- Instructions for the task -
Within the listing below, the lines to output run from the one containing "İNDİR (459, 24)" through the one containing "[tab] (234, 1797)"; copy them exactly and nothing else.

- Supplied records -
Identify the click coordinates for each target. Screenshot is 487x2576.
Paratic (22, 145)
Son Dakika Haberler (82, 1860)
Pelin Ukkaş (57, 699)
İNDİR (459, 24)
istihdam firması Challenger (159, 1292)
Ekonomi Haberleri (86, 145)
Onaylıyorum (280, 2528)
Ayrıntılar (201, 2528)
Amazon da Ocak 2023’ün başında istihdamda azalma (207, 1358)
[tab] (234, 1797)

...

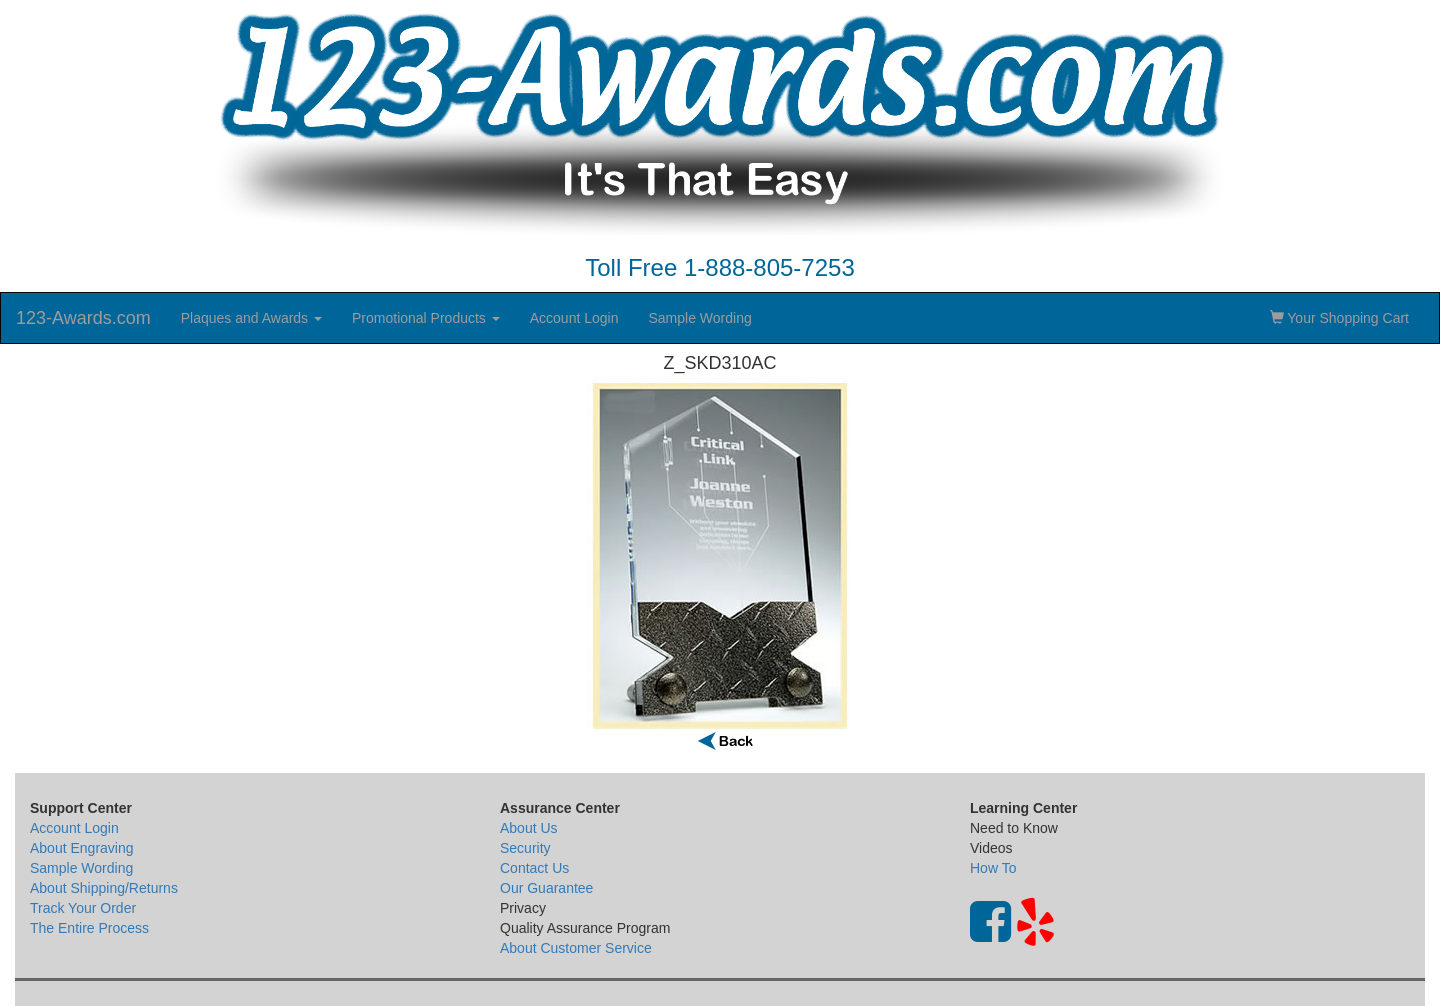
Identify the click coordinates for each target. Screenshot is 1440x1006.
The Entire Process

- Expected output -
İNDİR (459, 24)
istihdam firması Challenger (159, 1292)
Ekonomi Haberleri (86, 145)
Onaylıyorum (280, 2528)
Ayrıntılar (201, 2528)
Amazon da Ocak 2023’ün başında istihdamda azalma (207, 1358)
[tab] (234, 1797)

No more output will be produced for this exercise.